On May 2, six days before the race cars took to the track, former Governor of California Ronald Reagan visited the Speedway. Reagan was in town campaigning for the 1976 Indiana Republican primary to be held on May 4. Reagan met with Tony Hulman, toured the Speedway, and drove around the track in one of the Buick pace cars.

Race schedule — May, 1976
| Sun | Mon | Tue | Wed | Thu | Fri | Sat |
|  |  |  |  |  |  | 1 |
| 2 Trenton | 3 | 4 | 5 | 6 | 7 | 8 Practice |
| 9 Practice | 10 Practice | 11 Practice | 12 Practice | 13 Practice | 14 Practice | 15 Pole Day |
| 16 Time Trials | 17 Practice | 18 Practice | 19 Practice | 20 Practice | 21 Practice | 22 Time Trials |
| 23 Time Trials | 24 | 25 | 26 | 27 Carb Day | 28 | 29 Parade |
| 30 Indy 500 | 31 Memorial Day |  |  |  |  |  |

| Color | Notes |
|---|---|
| Green | Practice |
| Dark Blue | Time trials |
| Silver | Race day |
| Red | Rained out* |
| Blank | No track activity |

- Includes days where track
activity was significantly
limited due to rain

==Practice and time trials==
For 1976, the turbocharger "boost" settings were reduced from 80 inHg (used in 1974–1975) to 75 inHG. A mild controversy swirled around the garage area, as some competitors claimed their pop-off valves were not functioning correctly. In addition, some complained that not being allowed to install the valves during practice prevented the mechanics from being able to tune their engines to optimum performance. At the time, pop-off valves were only affixed to the engines during official time trials. USAC technical supervisor Frank DelRoy dismissed the complaints, however, stating that the mechanics were simply setting their wastegates wrong.

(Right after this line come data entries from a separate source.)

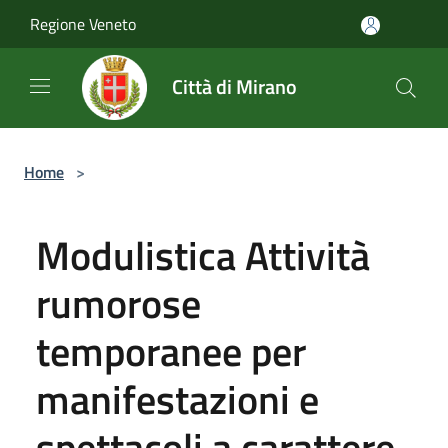
Salta al contenuto principale
Regione Veneto
Città di Mirano
Home
>
Modulistica Attività
rumorose
temporanee per
manifestazioni e
spettacoli a carattere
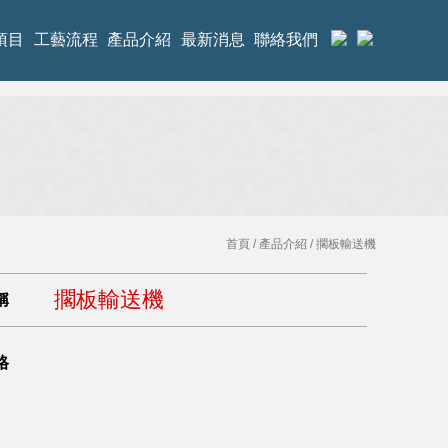
項目
工藝流程
產品介紹
最新消息
聯絡我們
首頁
/
產品介紹
/ 擱板輸送機
擱板輸送機
稱
格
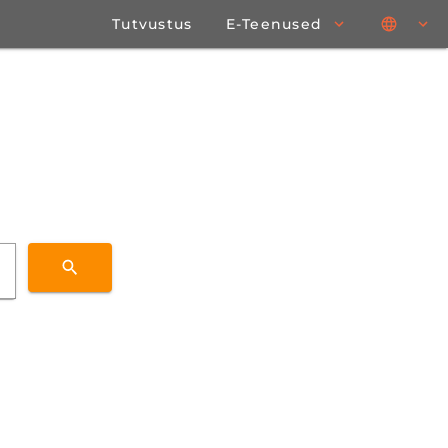
Tutvustus
E-Teenused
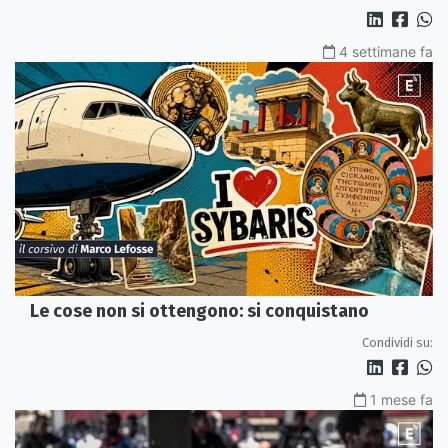
4 settimane fa
Le cose non si ottengono: si conquistano
Condividi su:
1 mese fa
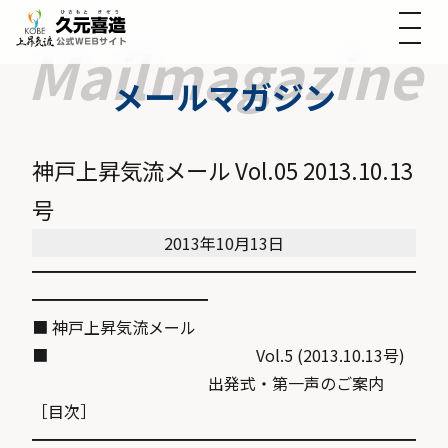
メールマガジン
神戸上昇気流メール Vol.05 2013.10.13
号
2013年10月13日
━━━━━━━━━━━━━━━━━━━━━━━━
━━━━━━━━━━━
■ 神戸上昇気流メール
■ Vol.5 (2013.10.13号)
出発式・第一声のご案内
［目次］
━━━━━━━━━━━━━━━━━━━━━━━━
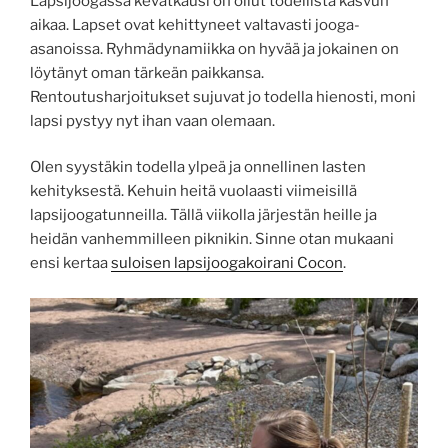
Lapsijoogassa kevätkausi on ollut todellista kasvun
aikaa. Lapset ovat kehittyneet valtavasti jooga-
asanoissa. Ryhmädynamiikka on hyvää ja jokainen on
löytänyt oman tärkeän paikkansa.
Rentoutusharjoitukset sujuvat jo todella hienosti, moni
lapsi pystyy nyt ihan vaan olemaan.
Olen syystäkin todella ylpeä ja onnellinen lasten
kehityksestä. Kehuin heitä vuolaasti viimeisillä
lapsijoogatunneilla. Tällä viikolla järjestän heille ja
heidän vanhemmilleen piknikin. Sinne otan mukaani
ensi kertaa
suloisen lapsijoogakoirani Cocon
.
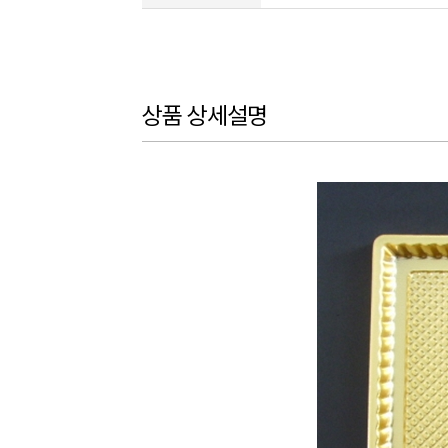
상품 상세설명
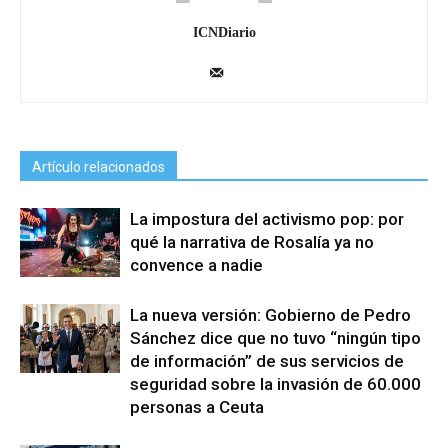
ICNDiario
Artículo relacionados
La impostura del activismo pop: por
qué la narrativa de Rosalía ya no
convence a nadie
La nueva versión: Gobierno de Pedro
Sánchez dice que no tuvo “ningún tipo
de información” de sus servicios de
seguridad sobre la invasión de 60.000
personas a Ceuta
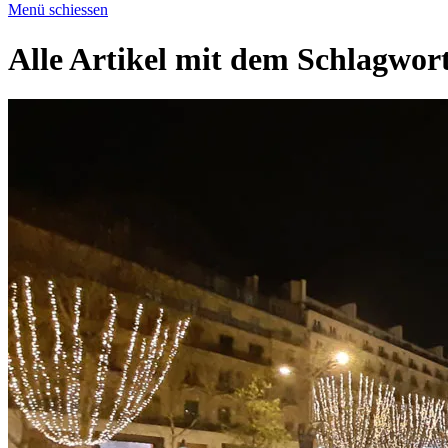
Menü schiessen
Alle Artikel mit dem Schlagwor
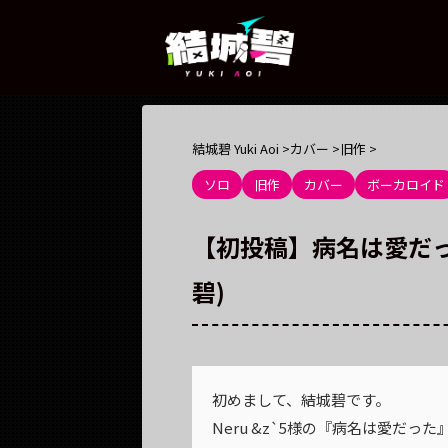
結城碧 Yuki Aoi
>
カバー
>
旧作
>
ソロ
旧作
カバー
ボーカロイド
【初投稿】病名は愛だった / 
碧)
初めまして、結城碧です。
Neru &z`5様の『病名は愛だ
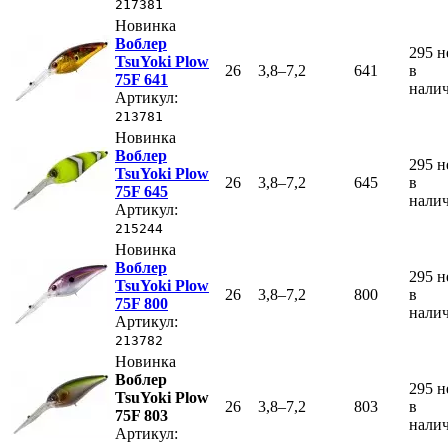
217381
Новинка
Воблер
295
н
TsuYoki Plow
26
3,8–7,2
641
в
75F 641
нали
Артикул:
213781
Новинка
Воблер
295
н
TsuYoki Plow
26
3,8–7,2
645
в
75F 645
нали
Артикул:
215244
Новинка
Воблер
295
н
TsuYoki Plow
26
3,8–7,2
800
в
75F 800
нали
Артикул:
213782
Новинка
Воблер
295
н
TsuYoki Plow
26
3,8–7,2
803
в
75F 803
нали
Артикул:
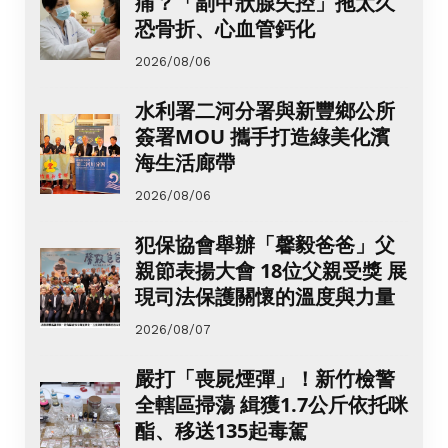
痛？「副甲狀腺失控」拖太久
恐骨折、心血管鈣化
2026/08/06
水利署二河分署與新豐鄉公所
簽署MOU 攜手打造綠美化濱
海生活廊帶
2026/08/06
犯保協會舉辦「馨毅爸爸」父
親節表揚大會 18位父親受獎 展
現司法保護關懷的溫度與力量
2026/08/07
嚴打「喪屍煙彈」！新竹檢警
全轄區掃蕩 緝獲1.7公斤依托咪
酯、移送135起毒駕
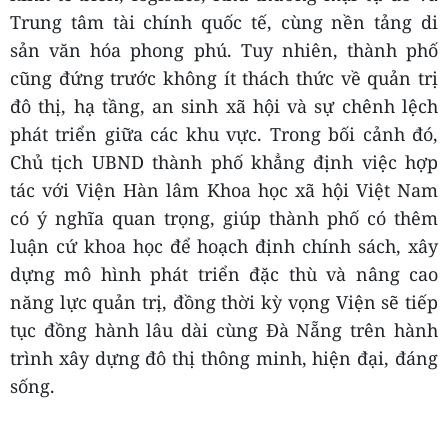
Trung tâm tài chính quốc tế, cùng nền tảng di
sản văn hóa phong phú. Tuy nhiên, thành phố
cũng đứng trước không ít thách thức về quản trị
đô thị, hạ tầng, an sinh xã hội và sự chênh lệch
phát triển giữa các khu vực. Trong bối cảnh đó,
Chủ tịch UBND thành phố khẳng định việc hợp
tác với Viện Hàn lâm Khoa học xã hội Việt Nam
có ý nghĩa quan trọng, giúp thành phố có thêm
luận cứ khoa học để hoạch định chính sách, xây
dựng mô hình phát triển đặc thù và nâng cao
năng lực quản trị, đồng thời kỳ vọng Viện sẽ tiếp
tục đồng hành lâu dài cùng Đà Nẵng trên hành
trình xây dựng đô thị thông minh, hiện đại, đáng
sống.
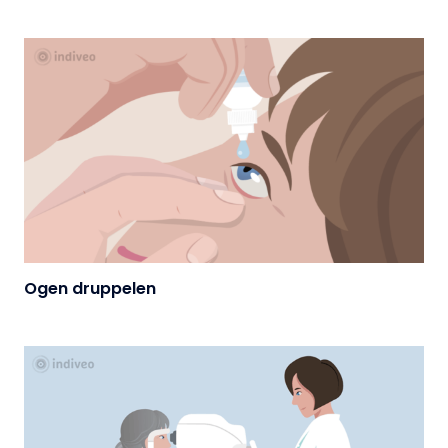
Ogen druppelen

The biggest story of practice was the appearance of Janet Guthrie, who was attempting to become the first female driver to qualify for the Indianapolis 500. Considerable media attention followed her through the month, however, the first two weeks of practice were plagued with various troubles. In addition, her participation was met with resistance by some fellow competitors. Upon her arrival at the airport, her flight lost her luggage (which included her helmet and driving suit). On the first day of practice, teammate Dick Simon was shaking the car down, but suffered an oil leak. On the second day, he burned a piston and had a turbocharger fire. Guthrie was unable to take to the track until Monday May 10. Her first foray in the machine was short-lived, as she too burned a piston after only seven laps at speed.

On Tuesday May 11, Guthrie started her rookie test, and despite low oil pressure and overheating, she completed the first phase. On Thursday May 13, she was trying to finish the second phase, but rain cut the session short. She finally completed her rookie test on Monday May 17, with a top lap of 171.429 mph.

Practice for the veterans was led by Johnny Rutherford, Al Unser and A. J. Foyt. In the third year of a rules package crafted to slow the cars down, there were no expectations of record speeds for 1976. Top speeds were in the high 180 mph range, with the best single lap for the week (189.833 mph) recorded by Rutherford. The existing track record (set in 1973) of 199.071 mph would stand for yet another year.

The most serious crash during practice was that of rookie Eddie Miller. He lost control coming out of turn one, and spun to the inside grass. The car hit an earth embankment, flipped over wildly, cleared two fences, then came to rest upside-down near the bleachers. Miller suffered a neck fracture, and would never return to Indy.

===Pole day – Saturday May 15===
Overnight and morning rain delayed the start of time trials until 2:30 p.m. During Saturday's pre-qualifying practice session, Johnny Rutherford finally broke the 190 mph barrier for the month, making him the favorite for the pole position.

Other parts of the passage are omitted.